> [Activity]:
Look for "juillet" in each line of the records, and copy the lines that have it.
*** Opening of Data records ***
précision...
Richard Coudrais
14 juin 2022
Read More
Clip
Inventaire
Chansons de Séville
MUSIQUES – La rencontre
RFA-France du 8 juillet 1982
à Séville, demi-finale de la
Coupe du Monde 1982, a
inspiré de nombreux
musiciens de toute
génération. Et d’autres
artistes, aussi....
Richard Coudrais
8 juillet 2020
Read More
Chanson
*** Close of Data records ***
*** Opening of Data records ***
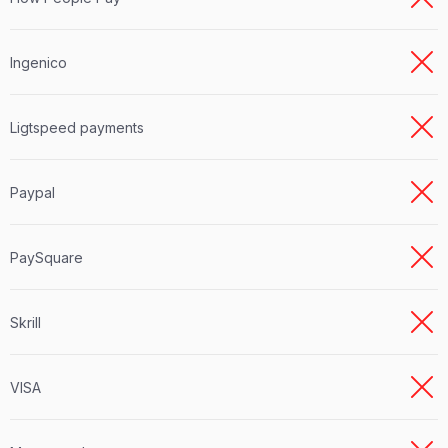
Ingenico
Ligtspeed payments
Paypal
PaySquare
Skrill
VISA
*** Close of Data records ***
> [Response area]:
RFA-France du 8 juillet 1982
8 juillet 2020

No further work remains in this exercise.